The earliest surviving Town Council minute book commenced 5th September 1727. The previous minute books from 1639 -1727 are missing. The first of many repairs to the harbour was carried out in 1728 by the Town Council. In 1731 the Treasurer warned the neighbours and burgesses that each house was to send a man able to carry out the clearing of the channel out of the harbour, under penalty of half a merk Scots. The Council wrote to Sir Hew Dalrymple as superior in Westgate, requesting that the inhabitants there should also assist in clearing out sand in the harbour. The Town Council also requested any tenants with carriages to help remove the debris.

In 1728, the bakehouses were thatched and the whins and other fuels stacked close by were causing the neighbours to be 'holden in continual fear and dread of fire'. The Magistrates instructed that all bakehouse roof's should be constructed of slate or tiles and that no stacks of heather, broom, whins and other fuels be kept adjacent to the bakehouse under penalty of £10 Scots. Following a number of complaints to the Town Council regarding the under weight of the bread being sold, the bakers formed a committee to supervise the weight and price of bread. In April 1794 they agreed on the fixed price of 32/- per boll of wheat and each baker was requested to put his name or mark on the bread as there had been complaints of light weight. In December 1765, the Town Council wrote to the Members of Parliament to prohibit the exportation of wheat and other grains and stop the importation of cheap wheat from America.

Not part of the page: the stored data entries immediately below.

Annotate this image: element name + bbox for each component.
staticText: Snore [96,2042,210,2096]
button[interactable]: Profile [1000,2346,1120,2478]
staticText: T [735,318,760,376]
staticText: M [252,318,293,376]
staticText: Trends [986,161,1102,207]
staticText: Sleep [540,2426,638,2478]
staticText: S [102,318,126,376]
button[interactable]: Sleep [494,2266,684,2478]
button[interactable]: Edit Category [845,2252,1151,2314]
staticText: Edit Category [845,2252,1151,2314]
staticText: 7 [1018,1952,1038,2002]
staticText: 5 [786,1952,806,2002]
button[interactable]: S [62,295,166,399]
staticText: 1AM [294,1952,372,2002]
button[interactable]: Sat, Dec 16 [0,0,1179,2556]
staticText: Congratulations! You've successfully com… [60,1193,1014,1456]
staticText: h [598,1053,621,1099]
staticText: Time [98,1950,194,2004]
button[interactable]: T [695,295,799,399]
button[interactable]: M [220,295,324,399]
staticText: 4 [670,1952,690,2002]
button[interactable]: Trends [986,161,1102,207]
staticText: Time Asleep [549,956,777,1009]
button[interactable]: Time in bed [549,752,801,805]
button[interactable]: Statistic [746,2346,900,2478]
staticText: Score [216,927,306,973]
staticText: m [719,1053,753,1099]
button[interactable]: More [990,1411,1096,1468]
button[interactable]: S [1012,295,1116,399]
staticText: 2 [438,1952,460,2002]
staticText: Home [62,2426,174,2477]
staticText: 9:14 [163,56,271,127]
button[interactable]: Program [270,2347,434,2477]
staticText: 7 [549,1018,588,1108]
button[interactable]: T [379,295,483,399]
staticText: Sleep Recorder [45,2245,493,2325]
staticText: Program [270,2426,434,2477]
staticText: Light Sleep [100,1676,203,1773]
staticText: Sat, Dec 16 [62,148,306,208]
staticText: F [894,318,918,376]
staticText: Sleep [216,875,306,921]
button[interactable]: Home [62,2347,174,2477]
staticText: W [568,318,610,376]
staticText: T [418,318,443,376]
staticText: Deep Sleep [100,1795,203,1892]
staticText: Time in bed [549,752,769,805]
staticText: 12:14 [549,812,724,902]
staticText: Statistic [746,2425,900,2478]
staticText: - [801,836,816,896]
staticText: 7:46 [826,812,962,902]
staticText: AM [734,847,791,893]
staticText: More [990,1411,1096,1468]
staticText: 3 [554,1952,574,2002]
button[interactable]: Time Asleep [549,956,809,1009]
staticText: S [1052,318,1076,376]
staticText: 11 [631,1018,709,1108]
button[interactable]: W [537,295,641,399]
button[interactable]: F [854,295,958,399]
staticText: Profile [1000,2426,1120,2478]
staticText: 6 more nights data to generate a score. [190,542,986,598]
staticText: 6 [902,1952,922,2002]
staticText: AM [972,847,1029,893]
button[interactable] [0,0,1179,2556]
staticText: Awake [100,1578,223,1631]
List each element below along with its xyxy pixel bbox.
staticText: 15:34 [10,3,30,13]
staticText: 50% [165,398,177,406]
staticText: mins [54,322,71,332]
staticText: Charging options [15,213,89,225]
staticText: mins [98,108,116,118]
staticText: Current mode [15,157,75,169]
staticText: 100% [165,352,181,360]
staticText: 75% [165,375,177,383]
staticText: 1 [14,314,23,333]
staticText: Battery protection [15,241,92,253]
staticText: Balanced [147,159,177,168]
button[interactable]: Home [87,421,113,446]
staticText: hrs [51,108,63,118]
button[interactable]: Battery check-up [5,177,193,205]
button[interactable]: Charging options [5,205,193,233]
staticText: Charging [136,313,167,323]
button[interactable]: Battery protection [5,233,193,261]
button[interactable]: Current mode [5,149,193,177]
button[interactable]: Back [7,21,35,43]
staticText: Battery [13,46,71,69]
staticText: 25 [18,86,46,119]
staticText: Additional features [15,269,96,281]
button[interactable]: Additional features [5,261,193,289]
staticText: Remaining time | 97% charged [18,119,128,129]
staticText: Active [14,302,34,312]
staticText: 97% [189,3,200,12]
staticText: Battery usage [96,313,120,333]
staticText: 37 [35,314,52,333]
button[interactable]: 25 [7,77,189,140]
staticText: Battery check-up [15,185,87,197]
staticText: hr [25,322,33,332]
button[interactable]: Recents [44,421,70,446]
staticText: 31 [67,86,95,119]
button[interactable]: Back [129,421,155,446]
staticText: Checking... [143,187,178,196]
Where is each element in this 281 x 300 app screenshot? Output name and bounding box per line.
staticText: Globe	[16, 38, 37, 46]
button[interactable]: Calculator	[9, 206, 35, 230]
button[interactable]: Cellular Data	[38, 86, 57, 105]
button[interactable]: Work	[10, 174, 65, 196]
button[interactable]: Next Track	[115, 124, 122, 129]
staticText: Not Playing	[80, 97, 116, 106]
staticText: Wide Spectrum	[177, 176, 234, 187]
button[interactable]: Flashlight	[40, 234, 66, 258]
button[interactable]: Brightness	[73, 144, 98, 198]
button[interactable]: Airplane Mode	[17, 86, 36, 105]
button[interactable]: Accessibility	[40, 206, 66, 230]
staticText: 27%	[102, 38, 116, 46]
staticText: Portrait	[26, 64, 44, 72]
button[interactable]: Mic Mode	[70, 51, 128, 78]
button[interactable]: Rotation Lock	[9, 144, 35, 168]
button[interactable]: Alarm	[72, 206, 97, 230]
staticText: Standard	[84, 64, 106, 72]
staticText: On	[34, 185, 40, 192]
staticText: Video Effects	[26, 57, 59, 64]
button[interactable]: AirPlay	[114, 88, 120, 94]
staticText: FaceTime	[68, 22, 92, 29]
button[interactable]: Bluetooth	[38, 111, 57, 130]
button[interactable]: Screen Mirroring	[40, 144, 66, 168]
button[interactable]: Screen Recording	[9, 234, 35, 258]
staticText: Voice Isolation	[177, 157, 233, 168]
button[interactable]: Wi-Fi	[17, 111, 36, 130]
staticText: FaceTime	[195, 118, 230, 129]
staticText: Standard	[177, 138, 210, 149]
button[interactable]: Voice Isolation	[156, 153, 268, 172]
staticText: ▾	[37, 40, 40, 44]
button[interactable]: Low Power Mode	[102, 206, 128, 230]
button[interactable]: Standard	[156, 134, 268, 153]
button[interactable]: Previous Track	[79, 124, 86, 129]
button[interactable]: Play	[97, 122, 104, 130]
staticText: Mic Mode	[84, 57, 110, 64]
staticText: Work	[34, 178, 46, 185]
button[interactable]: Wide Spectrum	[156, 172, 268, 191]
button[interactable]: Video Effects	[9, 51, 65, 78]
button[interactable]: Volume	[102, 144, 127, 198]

An increased number of 'debased persons' were causing a nuisance in 1739 by gathering daily in the street and on the common. Again in 1773 there was a multitude of beggars and vagrants passing through the town, knocking on the doors and asking for charity. The Town Council used an Act of Council from 1754 to remove the beggars from the town. An entry in the burgh accounts refers to at least eight cripples visiting the town in 1742. The Rhodes was a dumping ground for vagrants as there frequently appears -' To carriage of a cripple to the Rhodes 4 pence'. Sometimes they were taken to the Heugh, while another entry reads, 'Carrying a blind woman from ye toun, 2 pence.' The Council ordered that no beggars could pass through the town except on Wednesday (Market Day) and if the rules were disobeyed the officers were to imprison all vagrants. This Act of Council was published through the town by tuck of drum and copies thereof affixed to the Cross and Kirk door.

Jacobite Uprising

There was only meagre reference to the 1715 and 1745 Jacobite rebellions in the Town Council minutes. But the following note discovered on the flyleaf of an old leather book, chronicled by the Town Clerk makes for interesting reading. Brigadier General William Mackintosh of Borlum landed his forces here after crossing from Fife on 6th October 1715. The militia went out to Haddington - 40 days pay each man. - 13th October 1715, being Thursday about ane acloach in the morning the Highland men ran a shoar att this harbour, and att Aberlady, Dirleton and Adam (Auldhame) they war reckoned to be about three thousand under the command of Mackintosh of Borlum, my Lord Nairne, and two of the Duke of Athol's sones was with them; they proclaimed the King here and then went to Haddington and proclaimed him yr. and then went to Seton hous and upon the Saturday went to Leith and upon the Sabbath day cam back to Seton hous and went away upon the Tuesday to the North.

During the 1745 uprising North Berwick High Street rang with the clatter of the hoofs of Fowke's dragoons in their headlong flight from the Prince's Highlanders at Coltbridge. Home, the author of "The Rebellion of 1745" says "they galloped to North Berwick and being now about twenty miles from Edinburgh they thought they might safely dismount from their horses and look out for victuals". The sheep and turkeys of North Berwick paid for this warlike disposition, but just as the mutton was to be put on the table they heard the same cry of 'the Highlanders' and they got on horseback and cleared the town.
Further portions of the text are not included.